Exercise brief:
Each line of the data below that carries the word "Season" needs to be copied.

Exercise material:
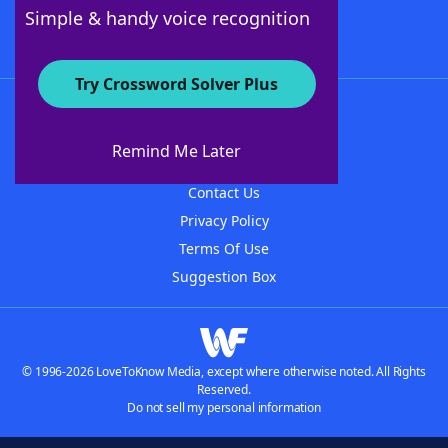
Follow Us
Simple & handy voice recognition
Try Crossword Solver Plus
About WordFinder
About The WordFinder App
Remind Me Later
Advertisers
Contact Us
Privacy Policy
Terms Of Use
Suggestion Box
© 1996-2026 LoveToKnow Media, except where otherwise noted. All Rights
Reserved.
Do not sell my personal information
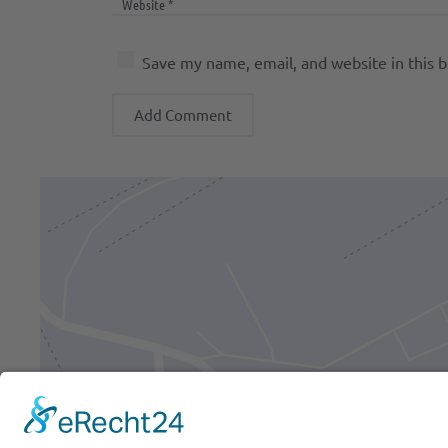
Save my name, email, and website in this 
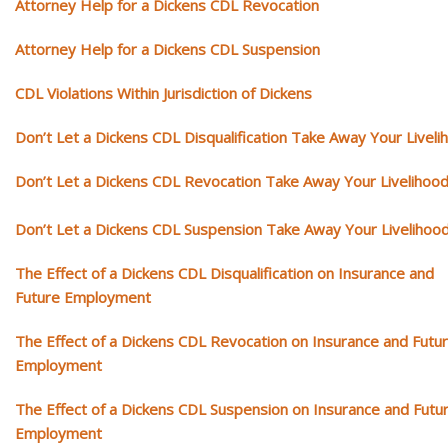
Attorney Help for a Dickens CDL Revocation
Attorney Help for a Dickens CDL Suspension
CDL Violations Within Jurisdiction of Dickens
Don’t Let a Dickens CDL Disqualification Take Away Your Liveli
Don’t Let a Dickens CDL Revocation Take Away Your Livelihoo
Don’t Let a Dickens CDL Suspension Take Away Your Livelihoo
The Effect of a Dickens CDL Disqualification on Insurance and
Future Employment
The Effect of a Dickens CDL Revocation on Insurance and Futu
Employment
The Effect of a Dickens CDL Suspension on Insurance and Futu
Employment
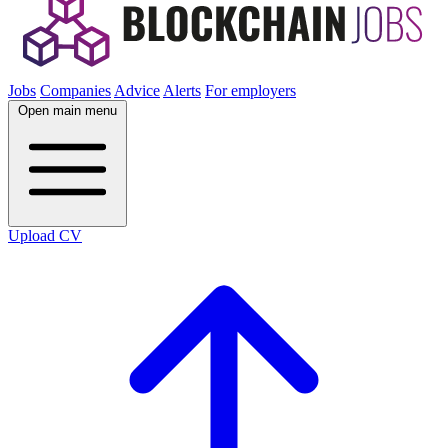
Jobs
Companies
Advice
Alerts
For employers
Open main menu
Upload CV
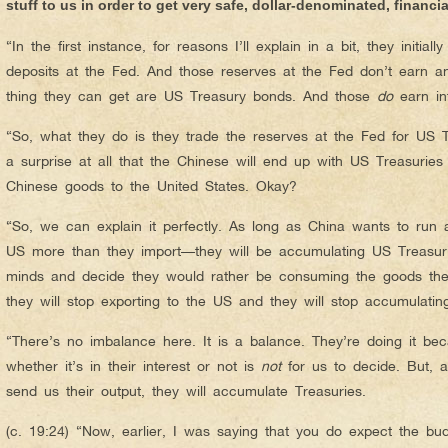
stuff to us in order to get very safe, dollar-denominated, financi
“In the first instance, for reasons I’ll explain in a bit, they initial
deposits at the Fed. And those reserves at the Fed don’t earn an
thing they can get are US Treasury bonds. And those
do
earn int
“So, what they do is they trade the reserves at the Fed for US T
a surprise at all that the Chinese will end up with US Treasurie
Chinese goods to the United States. Okay?
“So, we can explain it perfectly. As long as China wants to run 
US more than they import—they will be accumulating US Treasur
minds and decide they would rather be consuming the goods thems
they will stop exporting to the US and they will stop accumulatin
“There’s no imbalance here. It is a balance. They’re doing it bec
whether it’s in their interest or not is
not
for us to decide. But, a
send us their output, they will accumulate Treasuries.
(c. 19:24) “Now, earlier, I was saying that you do expect the bu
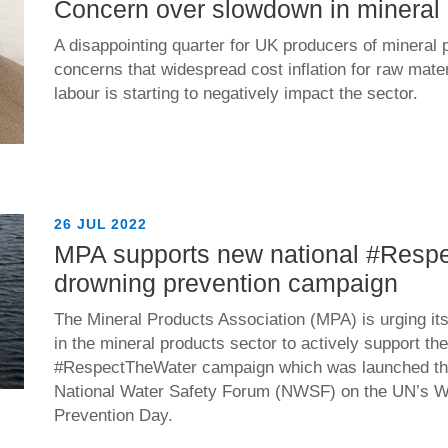
Concern over slowdown in mineral 
A disappointing quarter for UK producers of mineral 
concerns that widespread cost inflation for raw mate
labour is starting to negatively impact the sector.
26 JUL 2022
MPA supports new national #Resp
drowning prevention campaign
The Mineral Products Association (MPA) is urging i
in the mineral products sector to actively support th
#RespectTheWater campaign which was launched th
National Water Safety Forum (NWSF) on the UN’s W
Prevention Day.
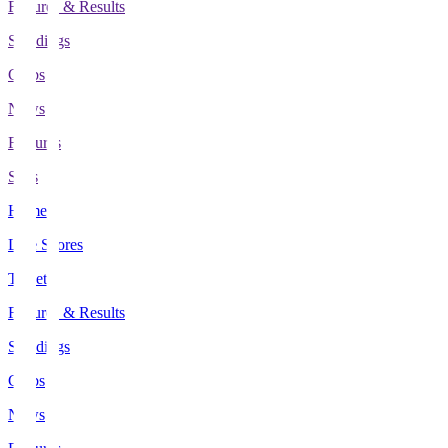
Fixtures & Results
Standings
Clubs
News
Features
Stats
Home
Live Scores
Tickets
Fixtures & Results
Standings
Clubs
News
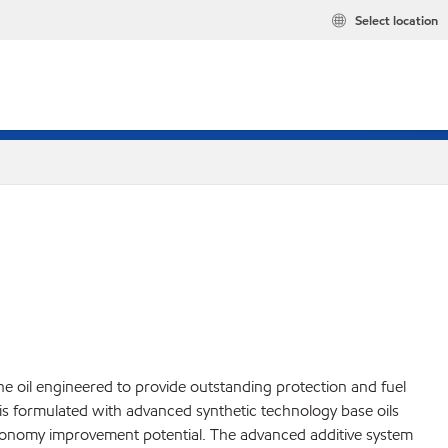
Select location
 oil engineered to provide outstanding protection and fuel
is formulated with advanced synthetic technology base oils
el economy improvement potential. The advanced additive system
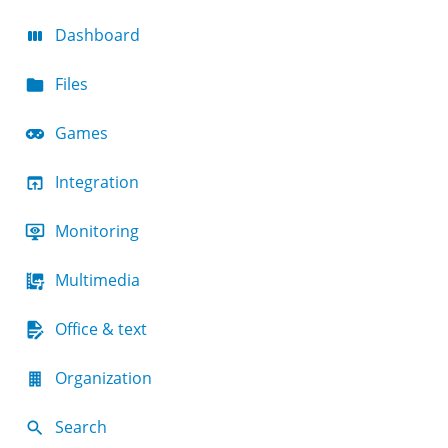
Dashboard
Files
Games
Integration
Monitoring
Multimedia
Office & text
Organization
Search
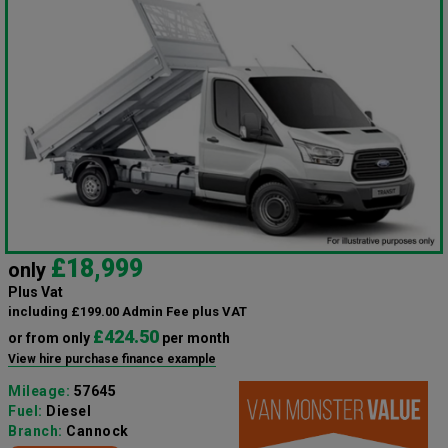
£18,999
only
Plus Vat
including £199.00 Admin Fee plus VAT
£424.50
or from only
per month
View hire purchase finance example
Mileage:
57645
Fuel:
Diesel
Branch:
Cannock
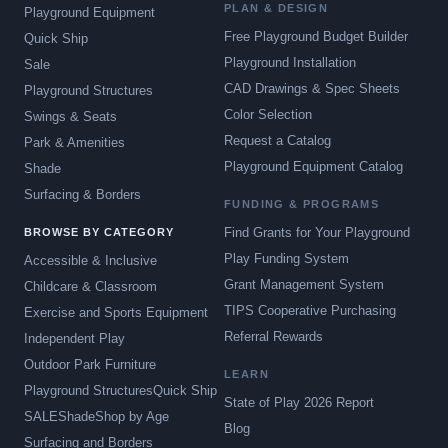
PLAN & DESIGN
Playground Equipment
Free Playground Budget Builder
Quick Ship
Playground Installation
Sale
CAD Drawings & Spec Sheets
Playground Structures
Color Selection
Swings & Seats
Request a Catalog
Park & Amenities
Playground Equipment Catalog
Shade
Surfacing & Borders
FUNDING & PROGRAMS
Find Grants for Your Playground
BROWSE BY CATEGORY
Play Funding System
Accessible & Inclusive
Grant Management System
Childcare & Classroom
TIPS Cooperative Purchasing
Exercise and Sports Equipment
Referral Rewards
Independent Play
Outdoor Park Furniture
LEARN
Playground Structures
Quick Ship
State of Play 2026 Report
SALE
Shade
Shop by Age
Blog
Surfacing and Borders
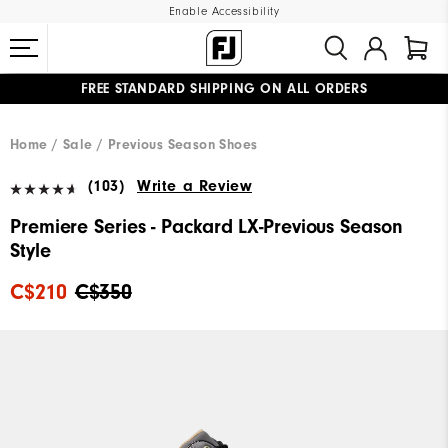
Enable Accessibility
FREE STANDARD SHIPPING ON ALL ORDERS
UPGRADE NOTICE: ORDERS WILL SHIP STARTING AUG 12
#1 SHOE IN GOLF #1 GLOVE IN GOLF
Home
Sale
Previous Season Shoes
(103)
Write a Review
Premiere Series - Packard LX-Previous Season
Style
C$210
C$350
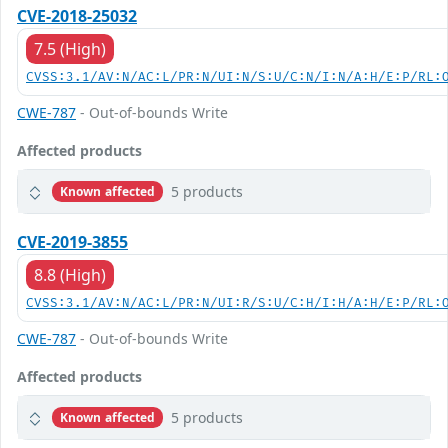
CVE-2018-25032
7.5 (High)
CVSS:3.1/AV:N/AC:L/PR:N/UI:N/S:U/C:N/I:N/A:H/E:P/RL:
CWE-787
- Out-of-bounds Write
Affected products
5 products
Known affected
CVE-2019-3855
8.8 (High)
CVSS:3.1/AV:N/AC:L/PR:N/UI:R/S:U/C:H/I:H/A:H/E:P/RL:
CWE-787
- Out-of-bounds Write
Affected products
5 products
Known affected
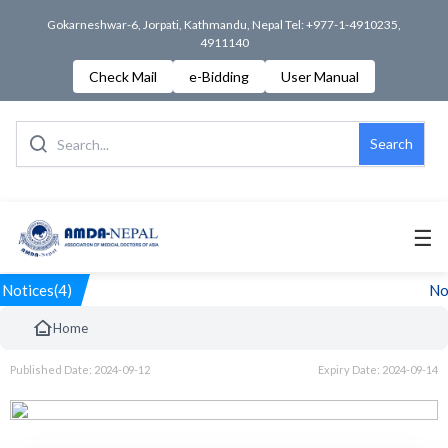
Gokarneshwar-6, Jorpati, Kathmandu, Nepal Tel: +977-1-4910235,
4911140
Check Mail
e-Bidding
User Manual
Search
☰
Notices(4)
Not
Home
Published Date: 2024-09-12
Expiry Date: 2024-09-14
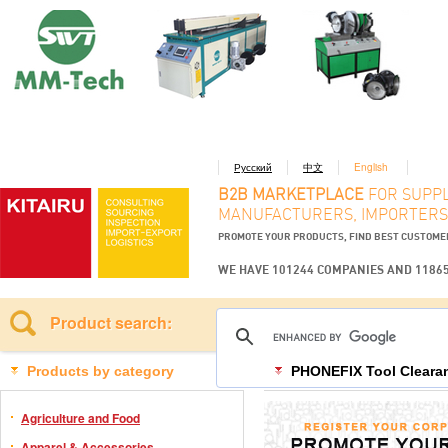
Русский
中文
English
B2B MARKETPLACE
FOR SUPPL
MANUFACTURERS, IMPORTERS
PROMOTE YOUR PRODUCTS, FIND BEST CUSTOM
WE HAVE 101244 COMPANIES AND 1186
Product search:
Products by category
PHONEFIX Tool Clearan
Agriculture and Food
Apparel & Accessories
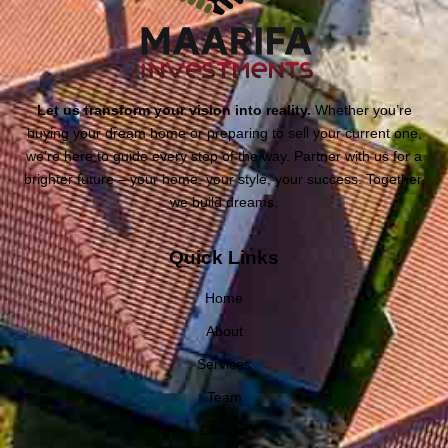
Let us transform your vision into reality.
Whether you’re
buying your dream home or preparing to sell your current one,
we’re here to guide every step of the way. Partner with us for a
brighter future – your home, your style, your success. Together,
we build dreams.
Quick Links
Home
About
Services
Team
Contact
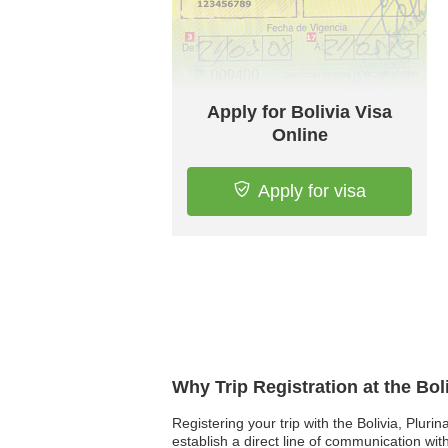
Apply for Bolivia Visa
Online
Apply for visa
Why Trip Registration at the Bol
Registering your trip with the Bolivia, Pluri
establish a direct line of communication wi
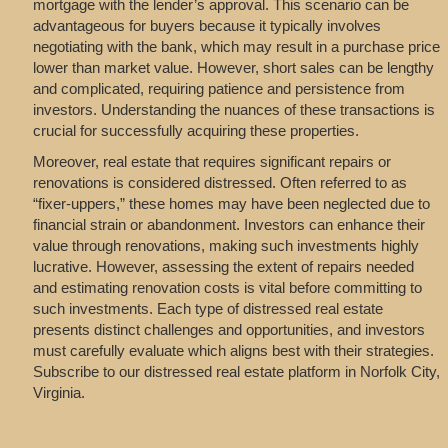
mortgage with the lender’s approval. This scenario can be
advantageous for buyers because it typically involves
negotiating with the bank, which may result in a purchase price
lower than market value. However, short sales can be lengthy
and complicated, requiring patience and persistence from
investors. Understanding the nuances of these transactions is
crucial for successfully acquiring these properties.
Moreover, real estate that requires significant repairs or
renovations is considered distressed. Often referred to as
“fixer-uppers,” these homes may have been neglected due to
financial strain or abandonment. Investors can enhance their
value through renovations, making such investments highly
lucrative. However, assessing the extent of repairs needed
and estimating renovation costs is vital before committing to
such investments. Each type of distressed real estate
presents distinct challenges and opportunities, and investors
must carefully evaluate which aligns best with their strategies.
Subscribe to our distressed real estate platform in Norfolk City,
Virginia.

Reply to the exercise:
Previous Season Shoes
Premiere Series - Packard LX-Previous Season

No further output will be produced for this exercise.